7. The competitive landscape — and a caution about leaderboards

Published longmemeval_s scores:

system overall reader / judge retrieval
OMEGA 95.4% GPT-4.1 (both) bge-small + FTS + cross-encoder rerank + time-decay
Mastra 94.87%
HydraDB 90.79% graph-native (entity/temporal/causal + BM25)
Memoria 88.78%
Zep / Graphiti 71.2%
paper, GPT-4o full-context 60–64% GPT-4o none

The caution: the LongMemEval score conflates the reader and the memory system. The paper's GPT-4o full-context scores 60–64%, but our codex gpt-5.4 full-context — no memory at all — scored 95.7%. Swap in a stronger reader and the "memory system" numbers move with it. A single overall number is not a clean ranking of memory systems; the codex-alone baseline is the control that matters, and the right questions are: how much does the memory layer add over giving the reader everything, at what token cost, and does it scale past the context window?

donto-memory shares OMEGA's retrieval family (identical bge-small + FTS + fusion) but lacks OMEGA's cross-encoder reranking and time-decay weighting — concrete, queued improvements we'll measure against this same benchmark.

8. What we actually learned

  1. On _s, a memory layer doesn't win on accuracy when a strong reader can hold the whole history in context. We say so plainly.
  2. donto's defensible value is specific and real: ~2× token efficiency, and wins on knowledge-update (bitemporal) and abstention (evidence-first) — the load-bearing parts of its thesis.
  3. The accuracy case for a memory layer lives on _m (~500 sessions), where full-context is impossible and retrieval is mandatory.
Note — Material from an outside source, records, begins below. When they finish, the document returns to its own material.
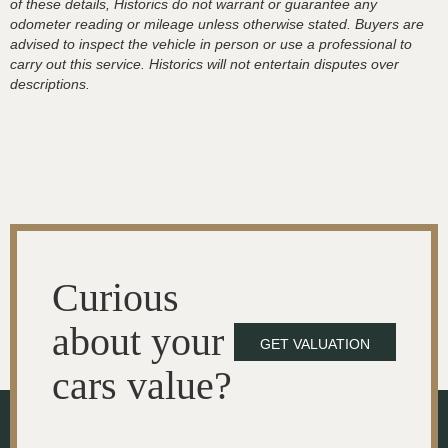
of these details, Historics do not warrant or guarantee any
odometer reading or mileage unless otherwise stated. Buyers are
advised to inspect the vehicle in person or use a professional to
carry out this service. Historics will not entertain disputes over
descriptions.
Curious
about your
GET VALUATION
cars value?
That is the next run.

9. The production integration (MCP)

The realistic way an agent uses donto-memory isn't a bespoke harness — it's the Model Context Protocol. donto-memory ships an MCP server (npx -y donto-memory-mcp, or a dependency-free Python single-file variant) exposing donto_recall / donto_search / donto_memorize. We verified a frontier agent (codex gpt-5.4) agentically calling donto_recall and grounding its answer only in recalled memories. Full tool reference and agent guidance: mcp.donto.org.

10. Engineering notes

11. Limitations & future work

12. Reproducibility

The harness is fully scripted: a resumable donto arm, a codex full-context baseline arm, an offline recall sweep, plus the faithfulness audit and competitive-landscape notes. Judge prompts are the verbatim official evaluate_qa.py. No per-token API; codex via subscription.
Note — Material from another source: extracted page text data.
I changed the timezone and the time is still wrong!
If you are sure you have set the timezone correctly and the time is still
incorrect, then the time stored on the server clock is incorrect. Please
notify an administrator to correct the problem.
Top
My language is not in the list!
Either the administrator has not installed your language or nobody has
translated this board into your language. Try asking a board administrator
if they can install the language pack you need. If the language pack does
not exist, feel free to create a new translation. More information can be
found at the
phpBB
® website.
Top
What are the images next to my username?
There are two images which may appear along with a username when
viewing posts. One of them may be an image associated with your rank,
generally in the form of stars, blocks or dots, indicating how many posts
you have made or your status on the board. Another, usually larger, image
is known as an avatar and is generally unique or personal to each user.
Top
Honest caveats restated: codex gpt-5.4 reader+judge; _s results on the config above with the full-500 in progress; donto-memory does not top the _s accuracy table, and that is the expected, correct finding for a memory layer when the whole history fits in context — its value is efficiency, bitemporal correctness, honest abstention, and scaling to histories that don't.